RALEIGH – A model the Appalachian State University Energy Center used to project the economic impact of N.C. climate change policies has “serious flaws” that undermine its credibility. That’s the verdict of a new peer review report (pdf version) from a Boston-based economic research group.
The John Locke Foundation is drawing attention to the peer review it commissioned from the Beacon Hill Institute at Suffolk University. The peer review raises red flags about the model’s projections. “The Appalachian State Energy Center used this model to predict hundreds of thousands of new jobs and a major positive impact on North Carolina’s economy,” said Dr. Roy Cordato, JLF Vice President for Research and Resident Scholar. “Trained economists conducting this new peer review found that the model is so flawed that no one should trust the results.”
The Locke Foundation commissioned the review because the N.C. Division of Air Quality chose not to submit the Appalachian State University study for an independent assessment, Cordato said. “A study that could have drastic impacts on North Carolina consumers and taxpayers needs a thorough, independent review of its validity.”

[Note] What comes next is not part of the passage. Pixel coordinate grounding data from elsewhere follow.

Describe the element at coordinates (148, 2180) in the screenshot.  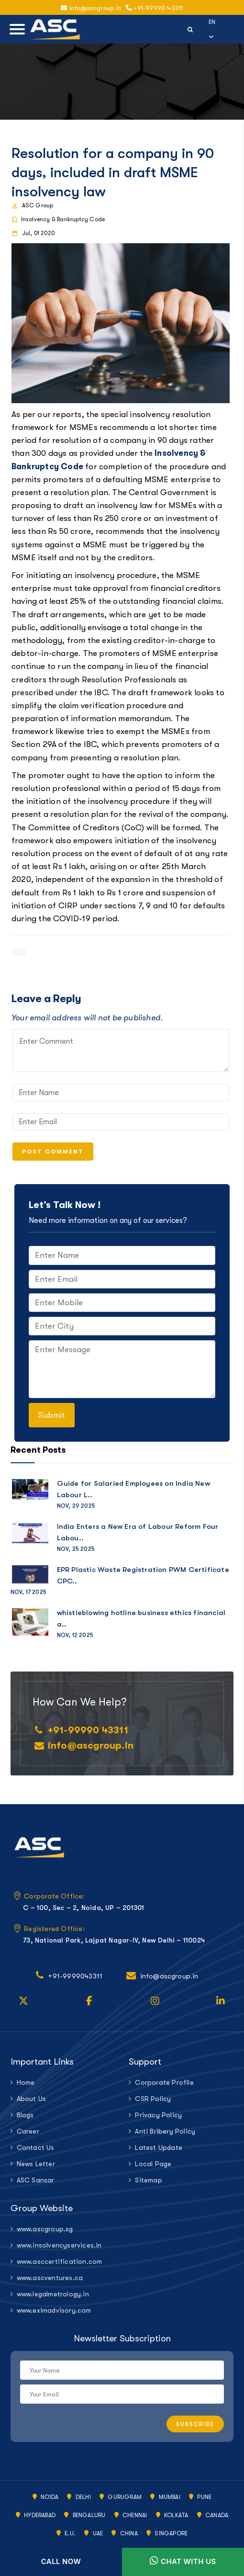
I see `Sitemap` at that location.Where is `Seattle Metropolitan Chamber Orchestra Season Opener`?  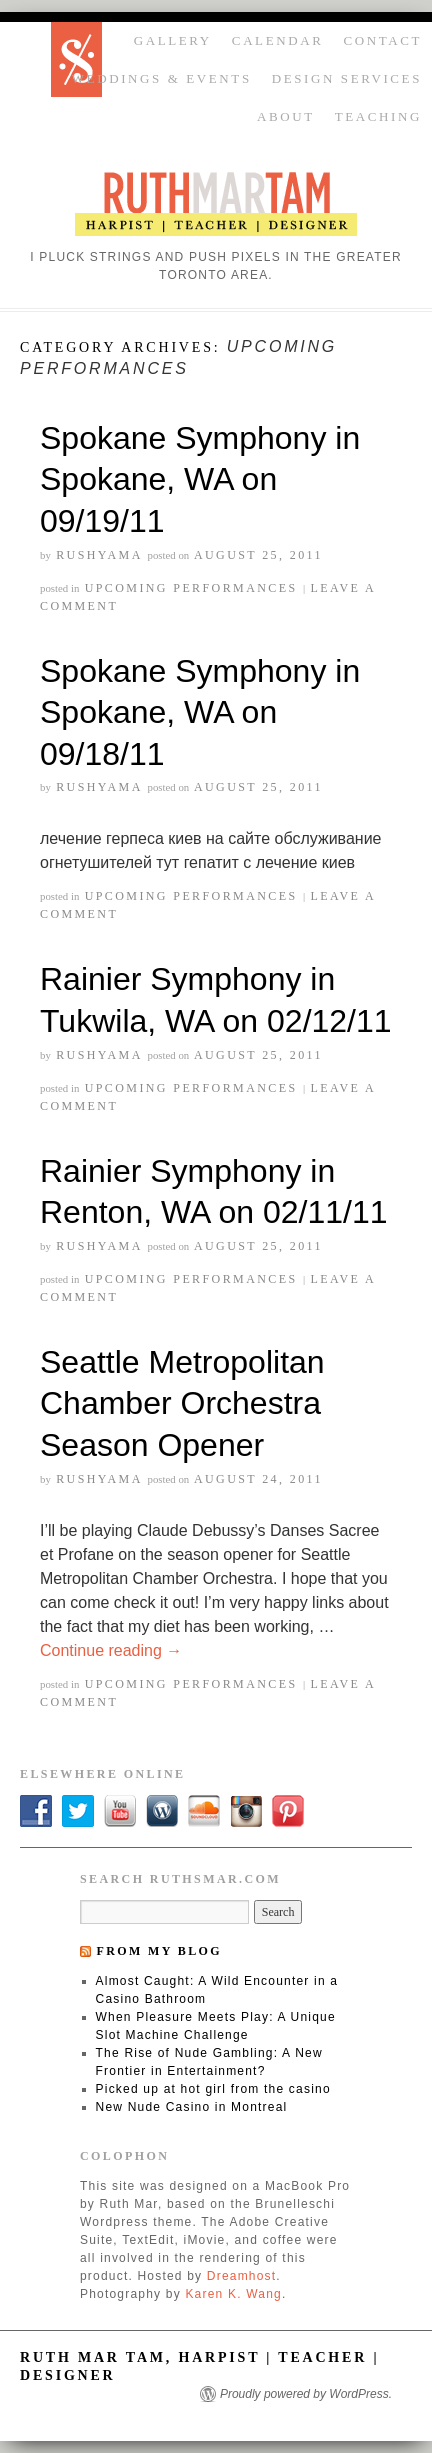 Seattle Metropolitan Chamber Orchestra Season Opener is located at coordinates (182, 1403).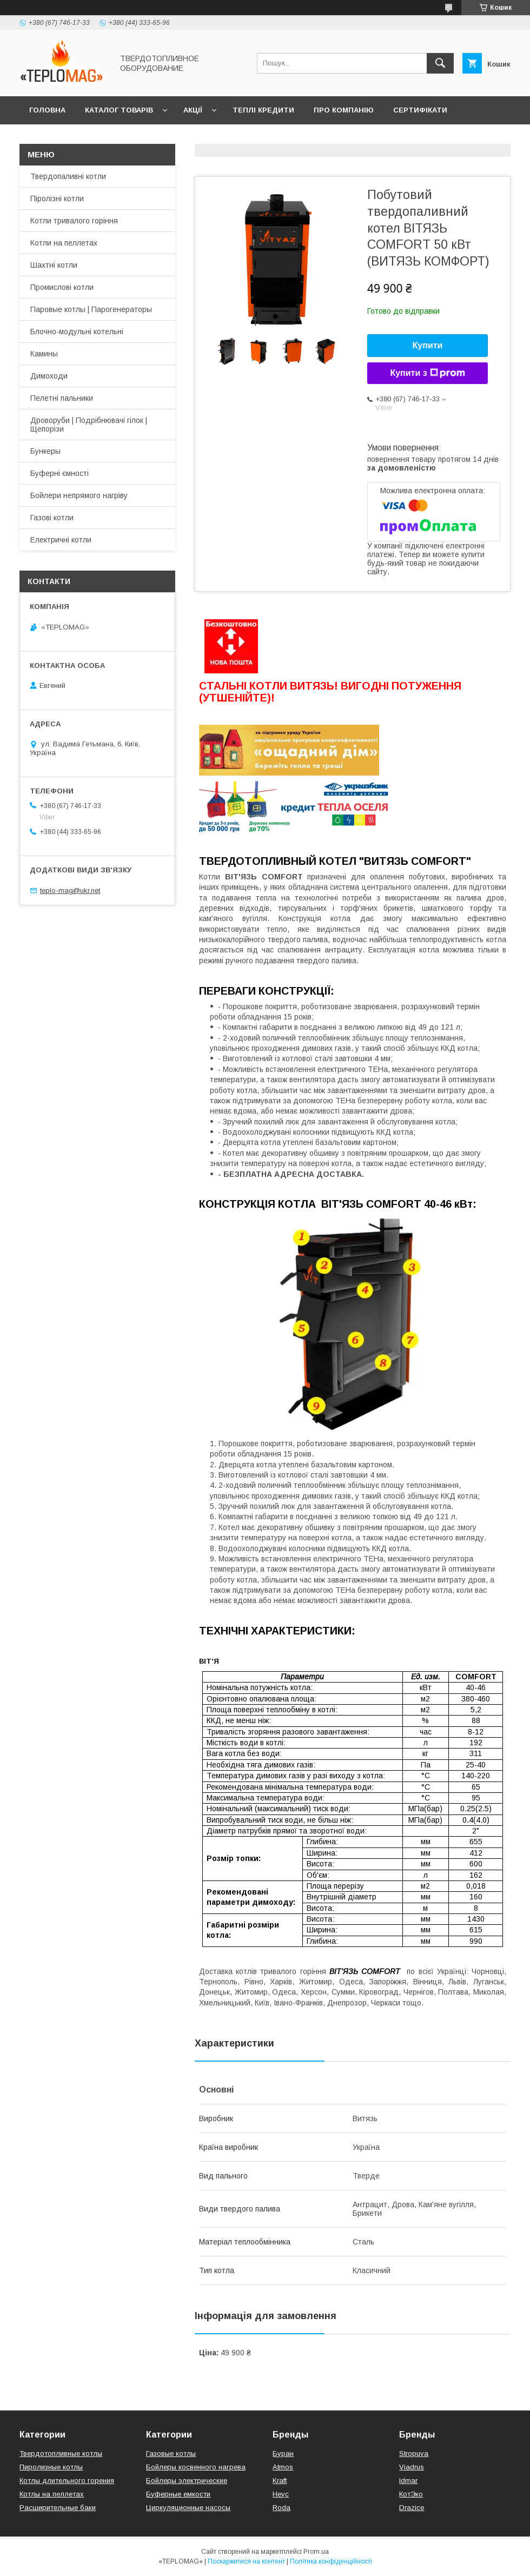 The width and height of the screenshot is (530, 2576). What do you see at coordinates (281, 2494) in the screenshot?
I see `Неус` at bounding box center [281, 2494].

The model officially called the North Carolina Energy Scenario Economic Impact Model, or NC-ESEIM, first appeared in 2005, according to the peer review. Last year, Appalachian State researchers used it to measure the economic impact of 31 policy options designed to reduce greenhouse gas emissions. Advocates target these emissions as a source of global warming.

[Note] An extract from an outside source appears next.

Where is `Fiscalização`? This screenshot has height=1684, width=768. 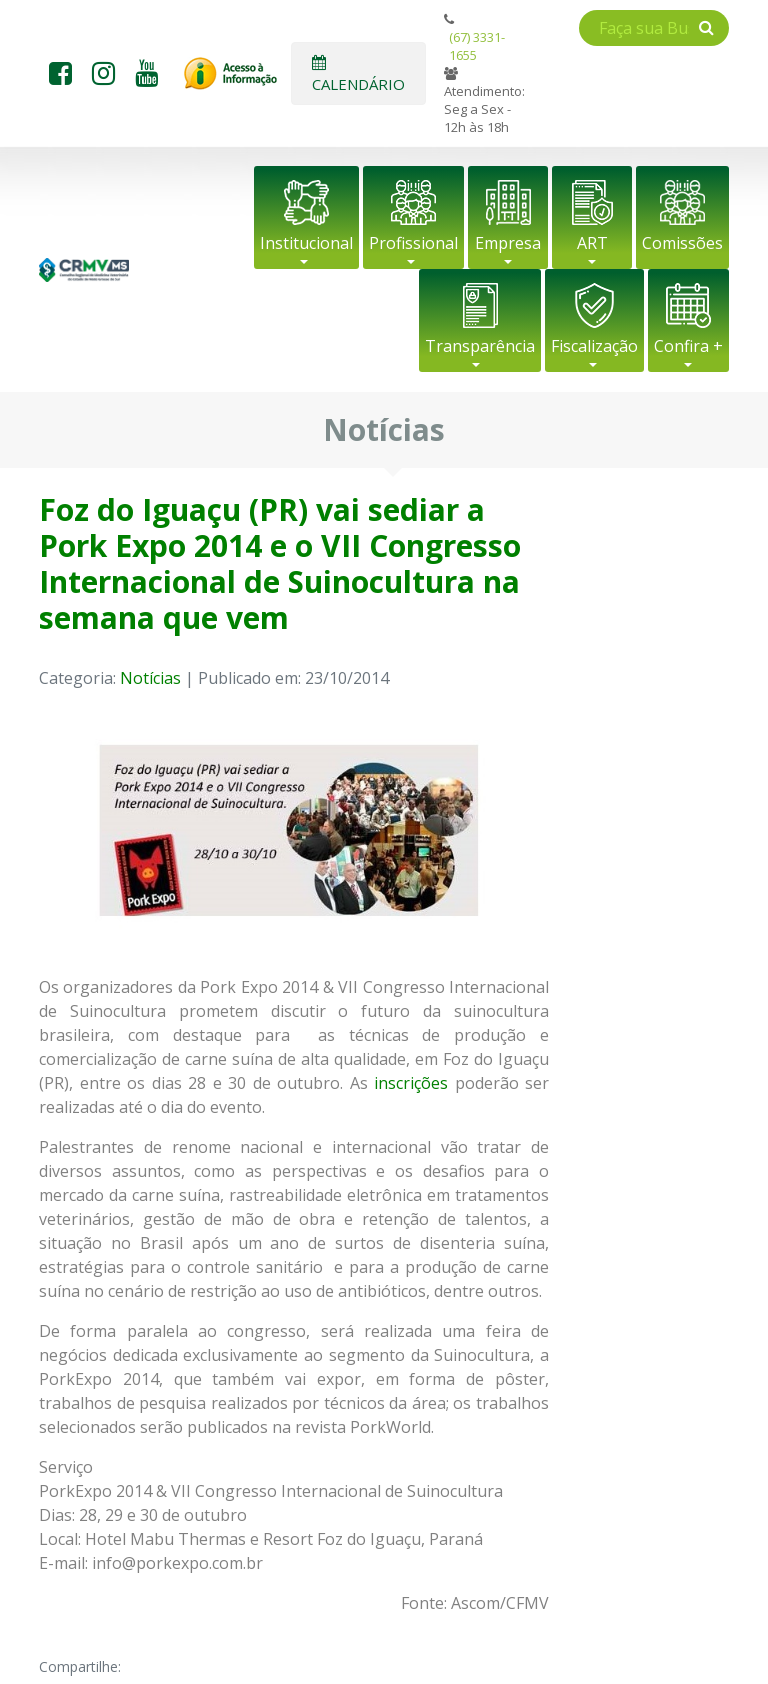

“Unfortunately, the model has serious flaws that undermine its ability to forecast how changes in energy policy will impact wages, Gross State Product, and the number of jobs in North Carolina,” according to report author Jonathan Haughton. Haughton is senior economist for the Beacon Hill Institute, founded in 1991 as the research arm of the Department of Economics at Boston’s Suffolk University. Haughton is an associate professor of economics at Suffolk with an economics Ph.D. from Harvard University. “The model is so flawed that its results are not credible,” he wrote in his peer review.
The first major problem with the Appalachian State study is its lack of transparency. The university’s Energy Center refused to provide access to its data when the Locke Foundation’s Carolina Journal requested it. “Our comments are based on secondary sources, as we did not have direct access to the model or the underlying code,” Haughton wrote.

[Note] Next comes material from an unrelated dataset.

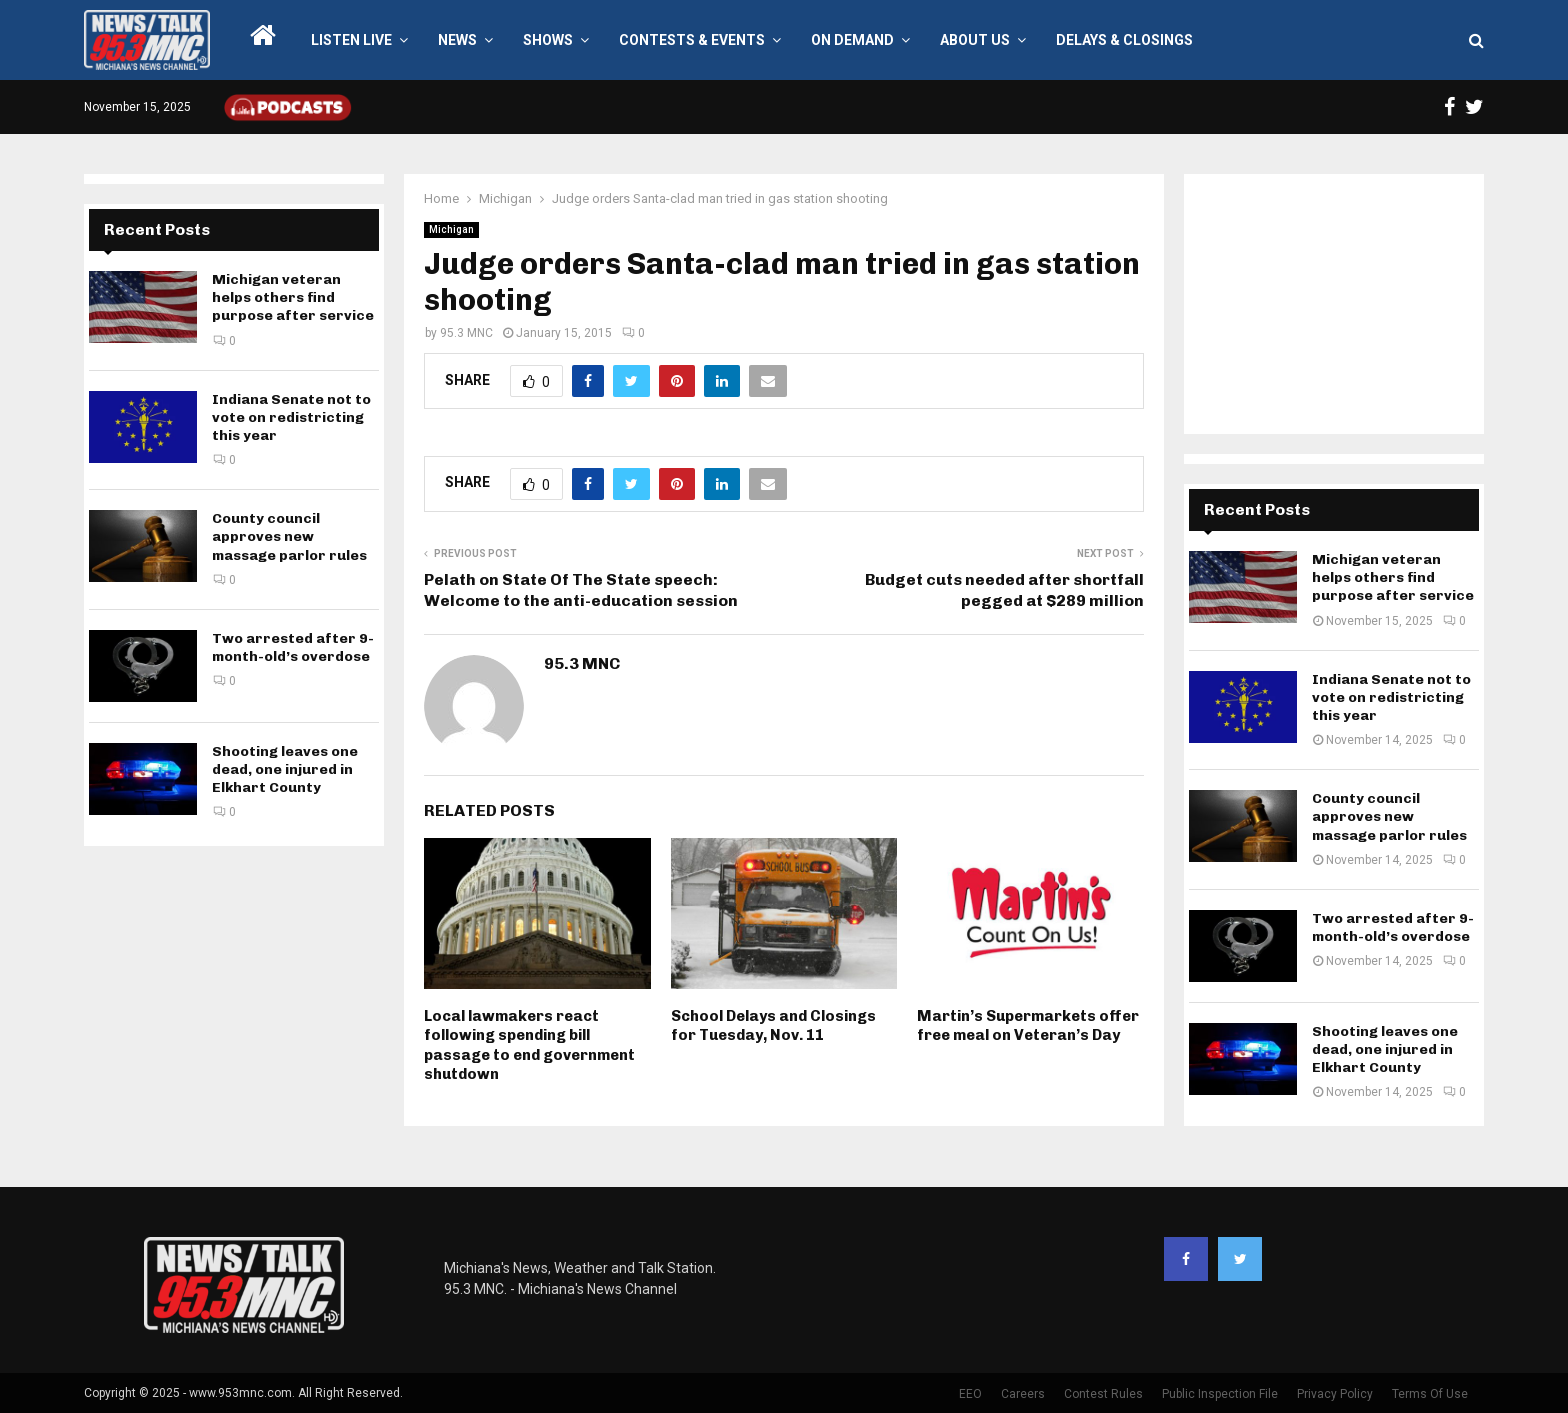  What do you see at coordinates (351, 40) in the screenshot?
I see `LISTEN LIVE` at bounding box center [351, 40].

Apart from the “lack of documentation and public access to the model,” the Beacon Hill Institute peer review identifies several major flaws. The model uses a “multiplier analysis” that’s inappropriate for an economy such as North Carolina’s that has low unemployment. The model does not address correctly the impact of changing electricity prices tied to proposed energy policy changes. Plus the model uses assertions about investment that are “too optimistic” and assumptions about energy costs that are “implausible.”
The incorrect use of the “multiplier analysis” leads to a questionable claim that new climate change policies would increase state employment by 23,500 jobs per year, according to the Beacon Hill Institute report. “In an economy with full employment, hiring someone for a new job essentially means bidding someone away from another job,” Haughton wrote. “For the full multiplier effects to apply, one would have to assume that the state were in perpetual recession though 2020.”
“This is Economics 101,” Cordato said. “It’s testimony to the fact that the Appalachian State Energy Center report lists no trained economists among its principal authors.”
Cordato also draws attention to another finding that defies logic. “The Energy Center contends that North Carolina’s economy — measured in Gross State Product — will rise when electricity is produced with greater inefficiency or expense,” he said. “In other words, the Appalachian State University report says more expensive energy will somehow lead to more jobs. The peer review is correct when it labels this idea ‘nonsensical.’ Sound economics and common sense tell us that higher energy prices do not create more jobs.”
Overall, the results tied to the NC-ESEIM are “not compelling,” according to the Beacon Hill Institute assessment. “We are just beginning the great debate about the extent to which, and how, state governments should pursue policies to reduce greenhouse gas emissions,” Haughton wrote. “Appropriate formal models to measure the economic impact of such policies will have an important role to play in this process, but it is essential that such models be credible and testable. The NC-ESEIM model falls short of this standard.”